Task item -
Produce the full set of records below once more, exactly as they stand.

The input -
---+---

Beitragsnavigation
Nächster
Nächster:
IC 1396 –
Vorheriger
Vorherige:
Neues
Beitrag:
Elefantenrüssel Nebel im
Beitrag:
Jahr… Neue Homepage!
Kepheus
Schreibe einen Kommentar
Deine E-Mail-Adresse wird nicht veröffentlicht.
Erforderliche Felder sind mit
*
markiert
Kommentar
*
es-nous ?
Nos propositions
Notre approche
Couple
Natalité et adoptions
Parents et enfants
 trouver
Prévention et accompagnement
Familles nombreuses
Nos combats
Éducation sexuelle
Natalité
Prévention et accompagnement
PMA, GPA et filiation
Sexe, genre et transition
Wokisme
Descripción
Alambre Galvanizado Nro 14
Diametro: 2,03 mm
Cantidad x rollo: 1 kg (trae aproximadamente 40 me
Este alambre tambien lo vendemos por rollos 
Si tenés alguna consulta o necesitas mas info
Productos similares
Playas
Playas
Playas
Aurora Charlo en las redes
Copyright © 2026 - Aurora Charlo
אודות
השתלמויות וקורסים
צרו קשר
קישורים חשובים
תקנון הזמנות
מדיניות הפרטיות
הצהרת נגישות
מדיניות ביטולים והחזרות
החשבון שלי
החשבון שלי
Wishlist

---+---

Task result -
Beitragsnavigation
Nächster
Nächster:
IC 1396 –
Vorheriger
Vorherige:
Neues
Beitrag:
Elefantenrüssel Nebel im
Beitrag:
Jahr… Neue Homepage!
Kepheus
Schreibe einen Kommentar
Deine E-Mail-Adresse wird nicht veröffentlicht.
Erforderliche Felder sind mit
*
markiert
Kommentar
*
es-nous ?
Nos propositions
Notre approche
Couple
Natalité et adoptions
Parents et enfants
 trouver
Prévention et accompagnement
Familles nombreuses
Nos combats
Éducation sexuelle
Natalité
Prévention et accompagnement
PMA, GPA et filiation
Sexe, genre et transition
Wokisme
Descripción
Alambre Galvanizado Nro 14
Diametro: 2,03 mm
Cantidad x rollo: 1 kg (trae aproximadamente 40 me
Este alambre tambien lo vendemos por rollos 
Si tenés alguna consulta o necesitas mas info
Productos similares
Playas
Playas
Playas
Aurora Charlo en las redes
Copyright © 2026 - Aurora Charlo
אודות
השתלמויות וקורסים
צרו קשר
קישורים חשובים
תקנון הזמנות
מדיניות הפרטיות
הצהרת נגישות
מדיניות ביטולים והחזרות
החשבון שלי
החשבון שלי
Wishlist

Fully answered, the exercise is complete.